Dans le même temps, une question connexe se pose : comment interpréter ces décisions mutuelles d'imposer des droits de douane supplémentaires ? Faut-il y voir la nouvelle norme dans le commerce transatlantique ou est-ce plutôt un levier pour les futures négociations d’un accord commercial UE-États-Unis ? Tout en introduisant des droits de douane supplémentaires le 9 novembre, la Commission européenne a déclaré qu'ils pourraient être retirés si les États-Unis décidaient de faire de même pour les produits de l'UE. La future relation commerciale transatlantique sous le gouvernement du nouveau président américain Jo Biden devient ainsi une question centrale.
La réparation des relations transatlantiques est généralement considérée comme l'un des éléments de l'approche de Biden à l'égard de son mandat présidentiel. Selon sa stratégie d'approvisionnement publiée en juillet, l'administration Biden cherchera à bâtir une supply chain autour de tous les alliés américains, à rendre les États-Unis moins tributaires de l'approvisionnement chinois dans les secteurs critiques et à réduire la dépendance vis-à-vis du marché chinois. Cependant, certaines incertitudes sont ancrées dans la relation commerciale transatlantique.

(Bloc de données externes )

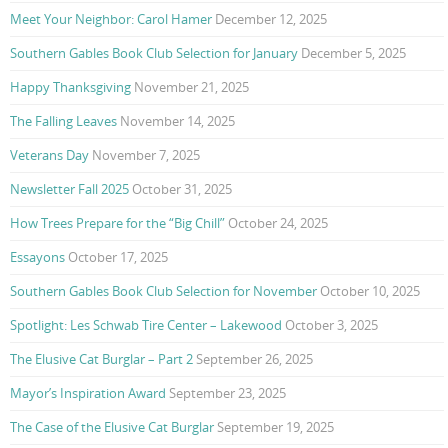
Meet Your Neighbor: Carol Hamer
December 12, 2025
Southern Gables Book Club Selection for January
December 5, 2025
Happy Thanksgiving
November 21, 2025
The Falling Leaves
November 14, 2025
Veterans Day
November 7, 2025
Newsletter Fall 2025
October 31, 2025
How Trees Prepare for the “Big Chill”
October 24, 2025
Essayons
October 17, 2025
Southern Gables Book Club Selection for November
October 10, 2025
Spotlight: Les Schwab Tire Center – Lakewood
October 3, 2025
The Elusive Cat Burglar – Part 2
September 26, 2025
Mayor’s Inspiration Award
September 23, 2025
The Case of the Elusive Cat Burglar
September 19, 2025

Pour commencer, comment l'administration Biden cherchera-t-elle un équilibre entre la restauration de l'industrie manufacturière nationale et une éventuelle supply chain couvrant tous les alliés de l’Amérique ? Le rétablissement de la capacité de fabrication américaine sera une priorité pendant le mandat de Biden, en particulier avec la stratégie proposée "Made in all of America" et les 700 millions de dollars du projet "Buy American". En ce qui concerne le marché extérieur, l'administration Biden a pour objectif de stimuler les exportations des États-Unis avec leurs alliés.
Comment l'UE pourrait-elle répondre à cette stratégie, compte tenu de sa propre recherche "d’autonomie stratégique". En mars, l'Europe a publié sa nouvelle stratégie industrielle visant à construire une chaîne d'approvisionnement paneuropéenne afin d'améliorer la résilience, en particulier dans des secteurs tels que les véhicules électriques et notamment leurs batteries, et l'industrie pharmaceutique. Ces deux secteurs sont également des domaines dans lesquels l'administration Biden souhaite restaurer les capacités de production américaines. L'UE et les États-Unis peuvent donc se retrouver en concurrence dans ces secteurs, ce qui soulève des incertitudes pour le futur commerce transatlantique.
Une amélioration des relations UE-États-Unis peut être envisagée sous la future administration Biden. Néanmoins, il ne faut pas être trop optimiste et croire que les États-Unis se précipiteront pour conclure un accord commercial transatlantique majeur avec l'UE, ou du moins pas au tout début de la présidence de Biden.
[1] En 2020, le représentant américain au Commerce a ajusté la liste tarifaire, notamment en supprimant le tarif sur les sablés britanniques et en mettant davantage l'accent sur les produits français et allemands. Ici, nous regardons la liste tarifaire originale de 7,5 milliards.
[2] Cela comprend à la fois l'offre intra-UE et l'offre extra-UE.
[3] Il s'agit de valeurs commerciales correspondant aux codes allant de SH 1 à SH 24.